Data by Meaning, Not by Name

In scientific practice, the term "energy" may refer to many things such as electronic energy, Gibbs free energy, or molecular mechanics potential energy. Many tools and datasets use the same word to mean different things—or different words to mean the same thing. This inconsistency becomes a major barrier to integration.

Atomea resolves this by explicitly defining each piece of data using its theoretical definition. Every field is:

  • Described precisely (e.g., electronic energy as the expectation value of the electronic Hamiltonian);
  • Annotated with a cadence, specifying at what level the data applies (e.g., per ensemble or per microstate).
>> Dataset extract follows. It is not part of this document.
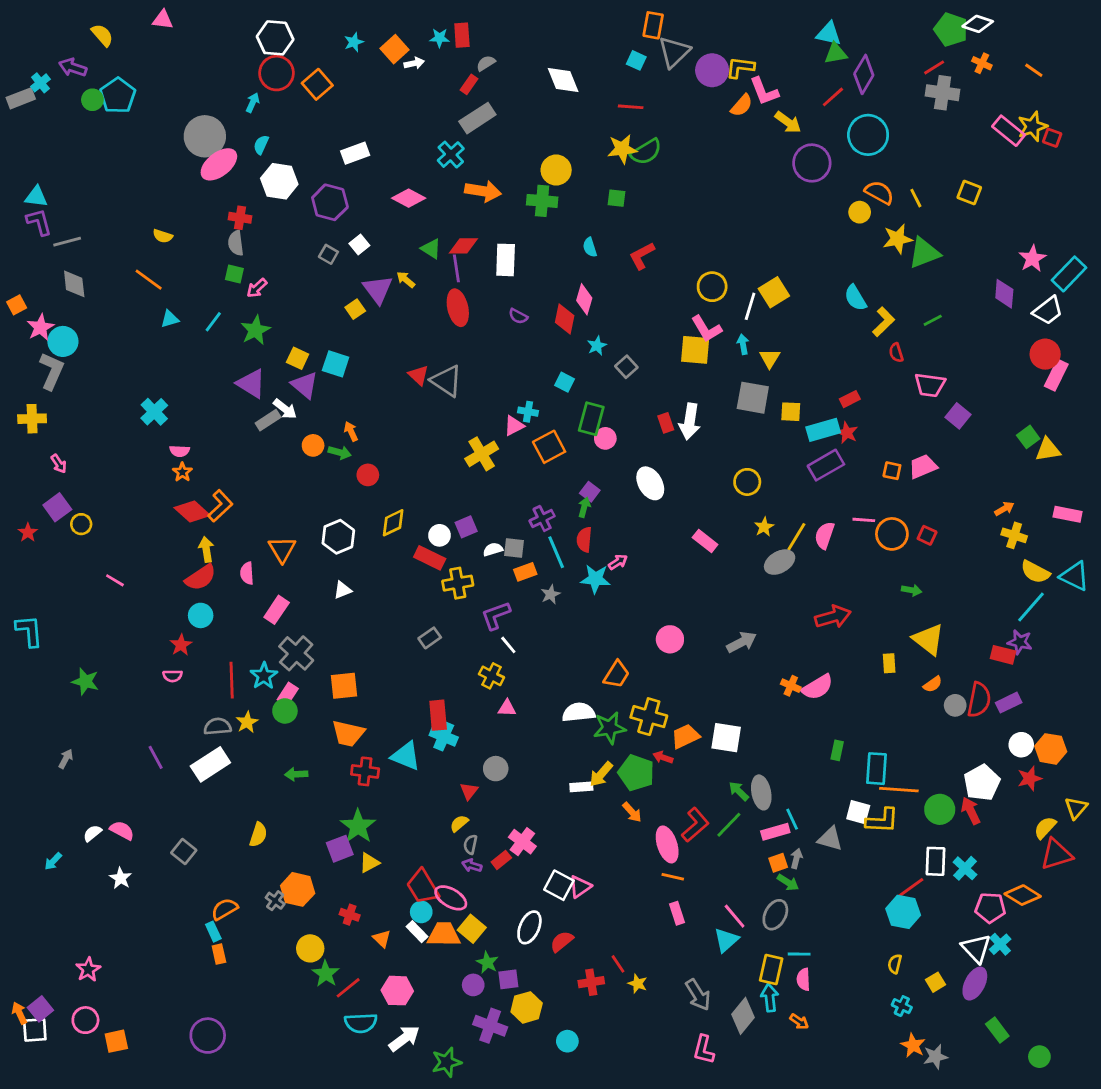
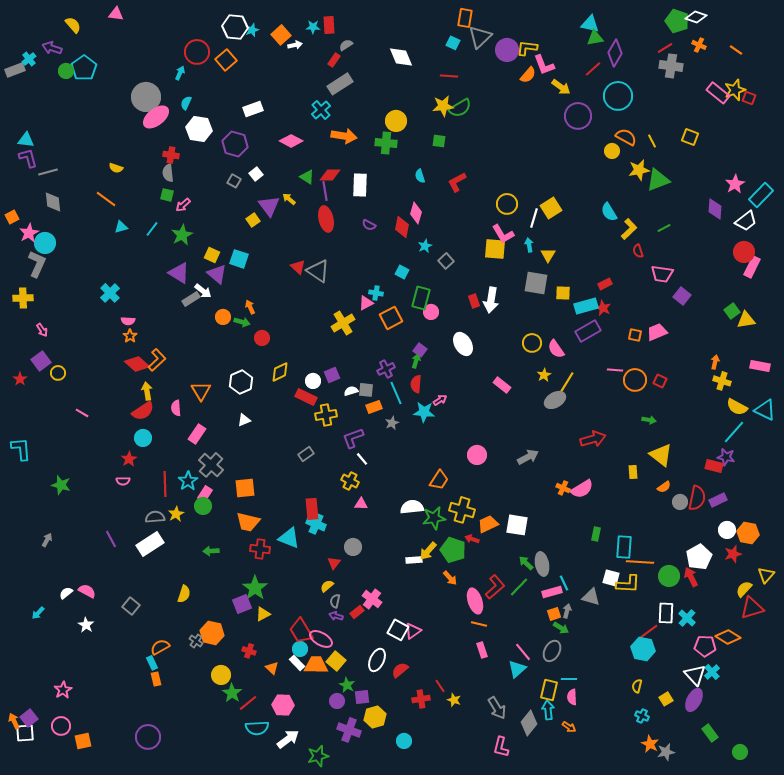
white hexagon: (275, 38) -> (235, 27), moved
orange arrow: (1004, 509) -> (715, 362), turned -48
pink semicircle: (824, 535) -> (556, 349), moved, turned -54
Every field in the schema is also assigned a universally unique identifier (UUID) that looks like this b76e16e6-3d22-4e0a-80c9-9f0901dc8c64. This serves multiple critical purposes:

  • Programs can communicate unambiguously without relying on field names.
  • Users can alias field names freely (e.g., rename "electronic" to "E_el"), and atomea will still know exactly what type of data it refers to.
  • You can query and transform datasets by theoretical quantity, not just by label.

UUIDs also power atomea’s ability to interoperate with external datasets: as long as a dataset includes the UUID, it can be validated, merged, or interpreted correctly regardless of its original format.